Tribunlampung.co.id, Bandar Lampung - Kenaikan harga bahan bakar minyak (BBM) non subsidi oleh PT Pertamina (Persero) per 18 April 2026 dinilai sebagai langkah yang tidak terlepas dari dinamika global, khususnya lonjakan harga energi akibat ketegangan geopolitik di Timur Tengah.
Pengamat ekonomi dan keuangan dari UIN Raden Intan Lampung, Suhendar menilai, kebijakan tersebut masih dalam batas rasional mengingat sistem energi nasional yang semakin terintegrasi dengan pasar global.
Penyesuaian harga dinilai penting untuk menjaga keberlanjutan fiskal negara agar tidak terbebani subsidi yang berlebihan.
“Pemerintah patut diapresiasi karena tetap menjaga stabilitas harga BBM yang lebih luas dikonsumsi masyarakat, sehingga dampak langsung terhadap kelompok rentan bisa diminimalisasi,” ujar seorang pengamat ekonomi.
Meski demikian, kenaikan harga BBM non subsidi ini tetap berpotensi memberikan tekanan tidak langsung terhadap perekonomian.
Baca Juga Harga 3 Jenis BBM Naik per Hari Ini 18 April 2026, Masing-masing Provinsi Beda
Dampak tersebut diperkirakan akan terasa melalui kenaikan biaya distribusi dan produksi, terutama pada sektor logistik dan transportasi.
Jenis BBM seperti Dexlite dan Pertamina Dex, yang banyak digunakan oleh pelaku usaha, disebut akan mengalami peningkatan biaya operasional cukup signifikan.

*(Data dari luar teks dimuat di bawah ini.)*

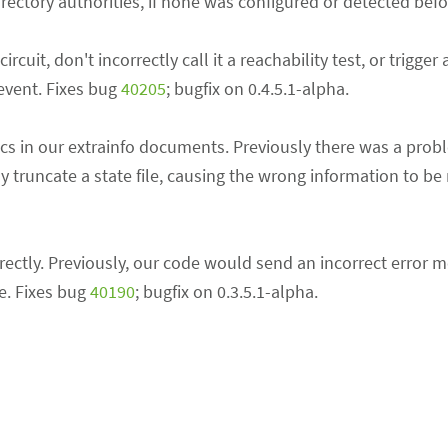
rectory authorities, if none was configured or detected befo
uit, don't incorrectly call it a reachability test, or trigger 
vent. Fixes bug
40205
; bugfix on 0.4.5.1-alpha.
ics in our extrainfo documents. Previously there was a probl
truncate a state file, causing the wrong information to be 
tly. Previously, our code would send an incorrect error mes
e. Fixes bug
40190
; bugfix on 0.3.5.1-alpha.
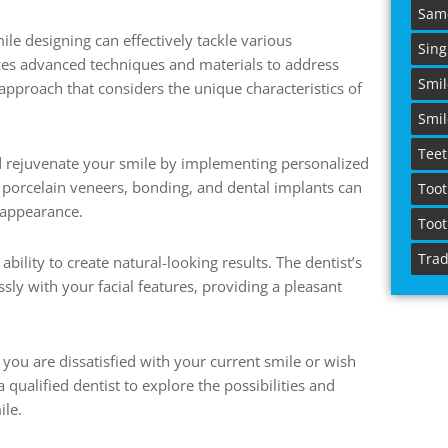
Sam
le designing can effectively tackle various
Sing
izes advanced techniques and materials to address
Smi
 approach that considers the unique characteristics of
Smil
Teet
d rejuvenate your smile by implementing personalized
 porcelain veneers, bonding, and dental implants can
Toot
 appearance.
Toot
Trad
ability to create natural-looking results. The dentist’s
ly with your facial features, providing a pleasant
 you are dissatisfied with your current smile or wish
 qualified dentist to explore the possibilities and
ile.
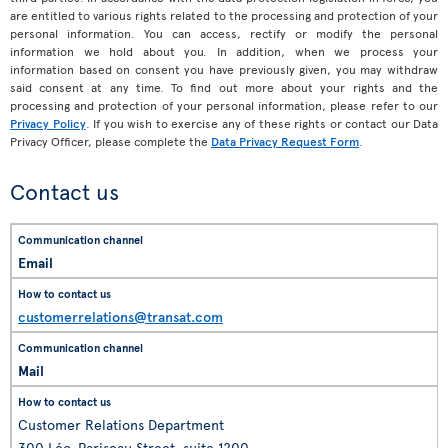
are entitled to various rights related to the processing and protection of your
personal information. You can access, rectify or modify the personal
information we hold about you. In addition, when we process your
information based on consent you have previously given, you may withdraw
said consent at any time. To find out more about your rights and the
processing and protection of your personal information, please refer to our
Privacy Policy
. If you wish to exercise any of these rights or contact our Data
Privacy Officer, please complete the
Data Privacy Request Form
.
Contact us
Email
customerrelations@transat.com
Mail
Customer Relations Department
300 Léo-Pariseau Street, suite 1200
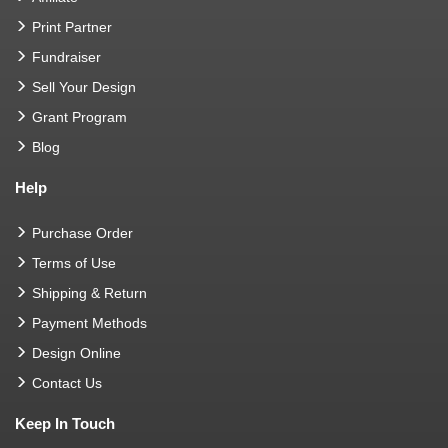
Print Partner
Fundraiser
Sell Your Design
Grant Program
Blog
Help
Purchase Order
Terms of Use
Shipping & Return
Payment Methods
Design Online
Contact Us
Keep In Touch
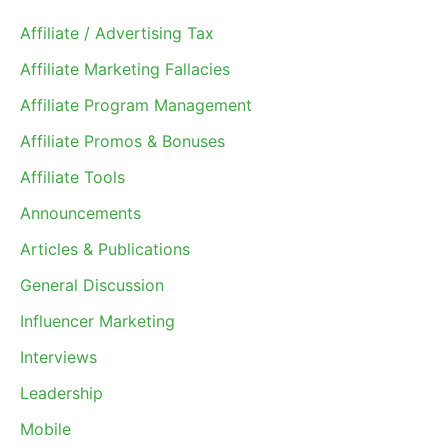
Affiliate / Advertising Tax
Affiliate Marketing Fallacies
Affiliate Program Management
Affiliate Promos & Bonuses
Affiliate Tools
Announcements
Articles & Publications
General Discussion
Influencer Marketing
Interviews
Leadership
Mobile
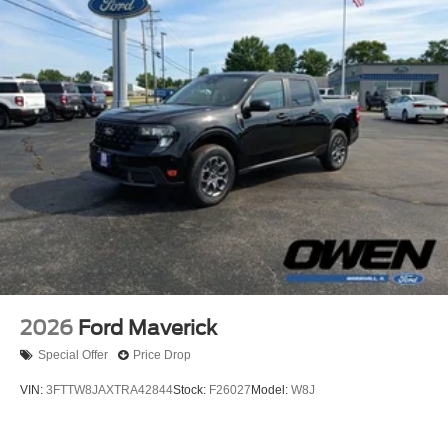
2026
Ford Maverick
Special Offer
Price Drop
VIN:
3FTTW8JAXTRA42844
Stock:
F26027
Model:
W8J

Kondisi ini berpotensi berdampak lanjutan pada sektor perdagangan, industri, hingga jasa.
Dalam perspektif inflasi, kenaikan ini dinilai tidak langsung memicu lonjakan tajam, melainkan bersifat bertahap.
Harga barang dan jasa diperkirakan akan meningkat secara perlahan seiring penyesuaian biaya oleh pelaku usaha.
“Karakter inflasi seperti ini perlu diwaspadai karena bisa menggerus daya beli masyarakat secara perlahan, meskipun tidak menimbulkan gejolak langsung,” lanjutnya.
Dari sisi konsumsi, masyarakat diperkirakan akan menyesuaikan pola penggunaan energi.
Dengan harga Pertamax dan Pertamax Green yang tidak berubah, sebagian konsumen berpotensi beralih ke jenis BBM yang lebih terjangkau.
Namun, pergeseran ini dinilai perlu diantisipasi agar tidak menimbulkan tekanan terhadap distribusi dan keseimbangan pasokan di lapangan.
Sementara itu, sektor riil seperti logistik, manufaktur, dan usaha mikro, kecil, dan menengah (UMKM) dinilai menjadi pihak yang paling terdampak.
Tidak semua pelaku usaha memiliki ruang untuk menaikkan harga, sehingga berisiko menekan margin usaha.
Untuk itu, pemerintah diminta memperkuat langkah pengendalian inflasi, khususnya pada sektor pangan dan distribusi, guna meredam dampak lanjutan dari kenaikan biaya energi.
Selain itu, transparansi dalam penetapan harga BBM juga dinilai penting untuk menjaga kepercayaan publik serta memberikan kepastian bagi pelaku usaha dalam mengambil keputusan ekonomi.
Di sisi lain, Pertamina diharapkan dapat mempertimbangkan mekanisme penyesuaian harga yang lebih bertahap ke depan.
Langkah ini dinilai penting agar fluktuasi harga tidak memberikan tekanan besar dalam waktu bersamaan.
Secara keseluruhan, kebijakan kenaikan harga BBM non subsidi ini dipandang sebagai upaya menjaga keseimbangan antara stabilitas jangka pendek dan keberlanjutan jangka panjang ekonomi nasional.